> **Problem to work on**
Where a line contains the word "environmental", copy that line from the records below.

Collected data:
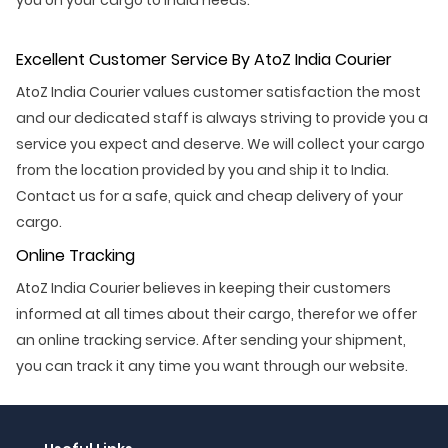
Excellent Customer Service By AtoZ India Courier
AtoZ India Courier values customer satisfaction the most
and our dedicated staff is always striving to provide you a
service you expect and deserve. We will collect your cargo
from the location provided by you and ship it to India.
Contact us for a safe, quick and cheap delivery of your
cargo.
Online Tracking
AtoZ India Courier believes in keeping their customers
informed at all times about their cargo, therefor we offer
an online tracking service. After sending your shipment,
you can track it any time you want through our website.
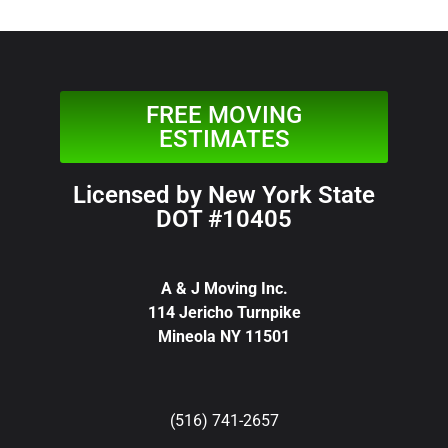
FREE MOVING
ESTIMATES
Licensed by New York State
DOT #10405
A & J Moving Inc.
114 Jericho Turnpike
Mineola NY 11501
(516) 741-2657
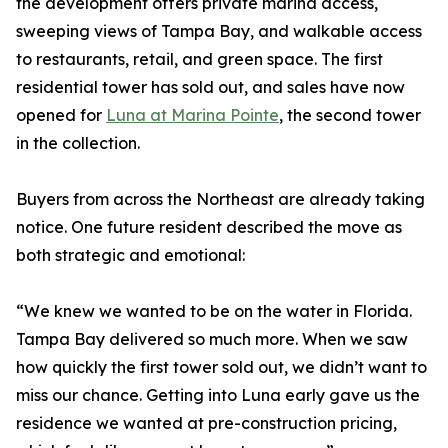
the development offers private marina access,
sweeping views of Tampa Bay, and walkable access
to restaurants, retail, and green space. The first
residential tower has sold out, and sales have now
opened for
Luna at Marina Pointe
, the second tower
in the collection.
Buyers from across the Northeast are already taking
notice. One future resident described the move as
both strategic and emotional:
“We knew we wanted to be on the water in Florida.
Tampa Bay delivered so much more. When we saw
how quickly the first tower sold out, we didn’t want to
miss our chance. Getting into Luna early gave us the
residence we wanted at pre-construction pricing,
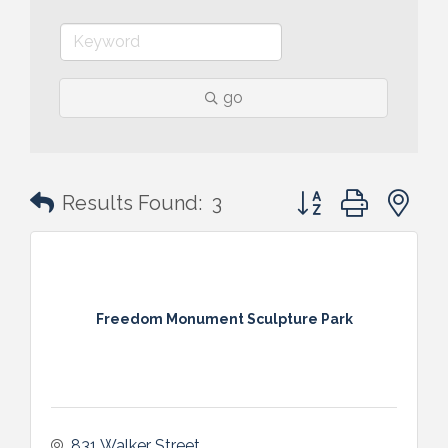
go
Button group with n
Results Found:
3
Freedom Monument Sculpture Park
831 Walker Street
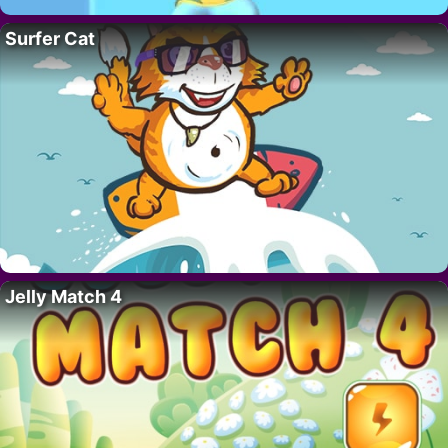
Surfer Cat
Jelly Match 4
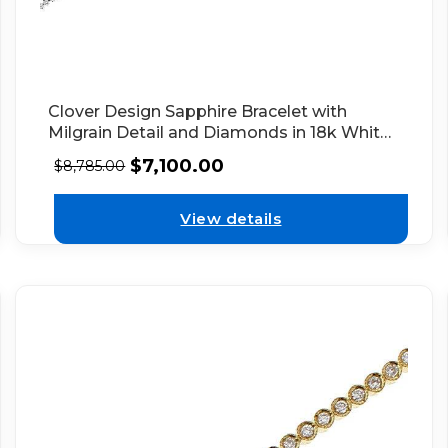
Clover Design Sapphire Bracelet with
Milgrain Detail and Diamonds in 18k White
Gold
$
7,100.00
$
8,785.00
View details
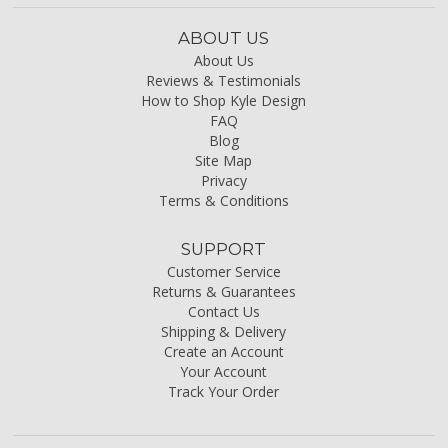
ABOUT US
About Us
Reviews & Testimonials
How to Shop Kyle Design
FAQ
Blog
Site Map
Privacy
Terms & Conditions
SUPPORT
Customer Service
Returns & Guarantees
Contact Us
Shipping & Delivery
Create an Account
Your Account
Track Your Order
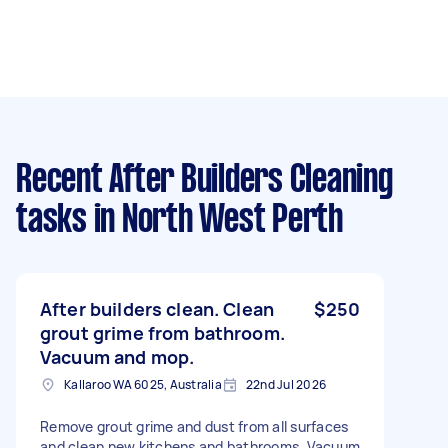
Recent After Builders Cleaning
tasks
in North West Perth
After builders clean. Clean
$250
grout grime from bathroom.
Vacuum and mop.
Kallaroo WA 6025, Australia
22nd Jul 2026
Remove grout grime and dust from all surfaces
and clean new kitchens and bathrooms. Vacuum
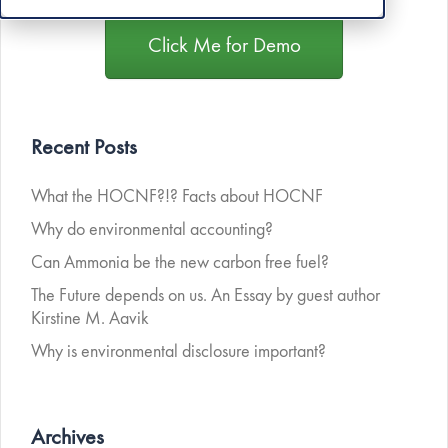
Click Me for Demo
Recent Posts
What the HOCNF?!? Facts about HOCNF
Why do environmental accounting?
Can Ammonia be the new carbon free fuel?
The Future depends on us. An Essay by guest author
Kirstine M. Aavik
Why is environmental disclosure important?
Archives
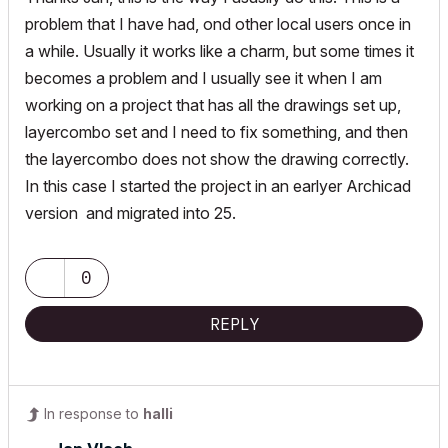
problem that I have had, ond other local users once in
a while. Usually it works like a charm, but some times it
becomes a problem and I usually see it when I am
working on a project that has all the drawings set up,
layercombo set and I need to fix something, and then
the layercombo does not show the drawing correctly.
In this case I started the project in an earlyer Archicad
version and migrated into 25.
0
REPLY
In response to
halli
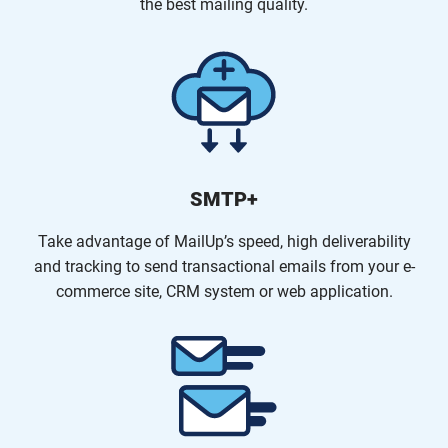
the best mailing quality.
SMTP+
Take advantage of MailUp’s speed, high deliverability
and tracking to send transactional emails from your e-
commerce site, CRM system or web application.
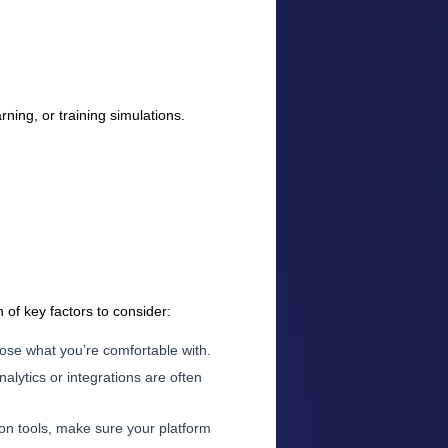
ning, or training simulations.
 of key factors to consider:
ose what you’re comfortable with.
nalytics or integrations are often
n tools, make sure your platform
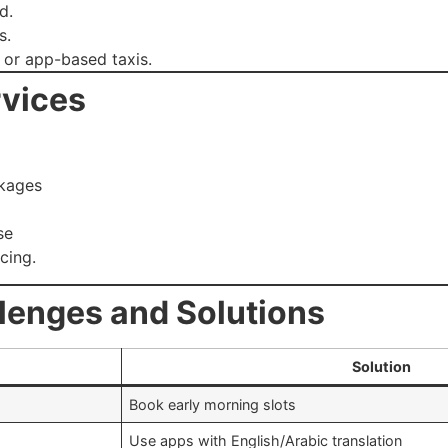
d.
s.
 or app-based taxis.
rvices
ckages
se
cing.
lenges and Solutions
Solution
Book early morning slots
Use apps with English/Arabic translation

* * *

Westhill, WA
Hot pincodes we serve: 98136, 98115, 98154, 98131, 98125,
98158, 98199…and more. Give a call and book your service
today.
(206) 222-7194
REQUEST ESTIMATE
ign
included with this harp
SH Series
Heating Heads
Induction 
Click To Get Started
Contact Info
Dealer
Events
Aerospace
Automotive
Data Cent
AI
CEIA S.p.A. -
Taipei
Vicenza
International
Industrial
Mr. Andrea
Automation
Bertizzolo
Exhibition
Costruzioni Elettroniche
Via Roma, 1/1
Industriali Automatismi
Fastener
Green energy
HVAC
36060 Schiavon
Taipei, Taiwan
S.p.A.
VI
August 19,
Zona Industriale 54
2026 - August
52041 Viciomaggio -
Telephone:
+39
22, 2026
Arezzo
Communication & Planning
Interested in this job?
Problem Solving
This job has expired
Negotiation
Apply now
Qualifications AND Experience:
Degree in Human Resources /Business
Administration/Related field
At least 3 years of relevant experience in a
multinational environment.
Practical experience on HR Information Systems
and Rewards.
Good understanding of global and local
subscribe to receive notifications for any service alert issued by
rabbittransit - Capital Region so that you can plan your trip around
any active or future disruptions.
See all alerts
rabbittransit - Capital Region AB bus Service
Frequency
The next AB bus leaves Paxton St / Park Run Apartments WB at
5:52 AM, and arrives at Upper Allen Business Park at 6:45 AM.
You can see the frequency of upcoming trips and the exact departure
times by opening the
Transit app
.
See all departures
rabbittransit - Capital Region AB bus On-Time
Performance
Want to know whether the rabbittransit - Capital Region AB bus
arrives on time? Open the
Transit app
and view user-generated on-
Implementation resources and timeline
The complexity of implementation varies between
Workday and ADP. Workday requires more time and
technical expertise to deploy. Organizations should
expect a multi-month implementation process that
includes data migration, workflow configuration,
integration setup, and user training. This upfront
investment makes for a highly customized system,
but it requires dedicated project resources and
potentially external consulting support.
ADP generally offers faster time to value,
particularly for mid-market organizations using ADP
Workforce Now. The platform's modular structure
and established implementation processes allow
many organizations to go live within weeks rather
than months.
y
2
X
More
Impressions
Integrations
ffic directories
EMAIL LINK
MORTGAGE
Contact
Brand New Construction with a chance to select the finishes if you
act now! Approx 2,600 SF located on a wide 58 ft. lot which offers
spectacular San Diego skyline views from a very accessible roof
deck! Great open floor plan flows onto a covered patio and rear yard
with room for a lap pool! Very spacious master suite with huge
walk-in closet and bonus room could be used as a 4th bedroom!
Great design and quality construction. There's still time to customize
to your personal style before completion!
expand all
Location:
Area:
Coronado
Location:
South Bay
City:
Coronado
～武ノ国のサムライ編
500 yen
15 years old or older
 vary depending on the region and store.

> **Output of the task**
Why do environmental accounting?
Why is environmental disclosure important?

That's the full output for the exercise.